[Collected data]
Start of Block
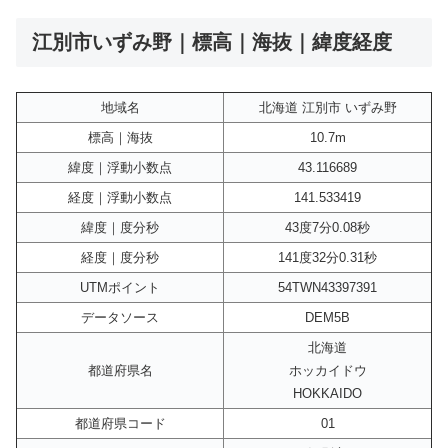
江別市いずみ野｜標高｜海抜｜緯度経度
地域名
北海道 江別市 いずみ野
標高｜海抜
10.7m
緯度｜浮動小数点
43.116689
経度｜浮動小数点
141.533419
緯度｜度分秒
43度7分0.08秒
経度｜度分秒
141度32分0.31秒
UTMポイント
54TWN43397391
データソース
DEM5B
北海道
都道府県名
ホッカイドウ
HOKKAIDO
都道府県コード
01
End of Block
Exercise requirements:
In your copy, exclude the pictures and repeat each entry above exactly.

Your solution:
江別市いずみ野｜標高｜海抜｜緯度経度
地域名
北海道 江別市 いずみ野
標高｜海抜
10.7m
緯度｜浮動小数点
43.116689
経度｜浮動小数点
141.533419
緯度｜度分秒
43度7分0.08秒
経度｜度分秒
141度32分0.31秒
UTMポイント
54TWN43397391
データソース
DEM5B
北海道
都道府県名
ホッカイドウ
HOKKAIDO
都道府県コード
01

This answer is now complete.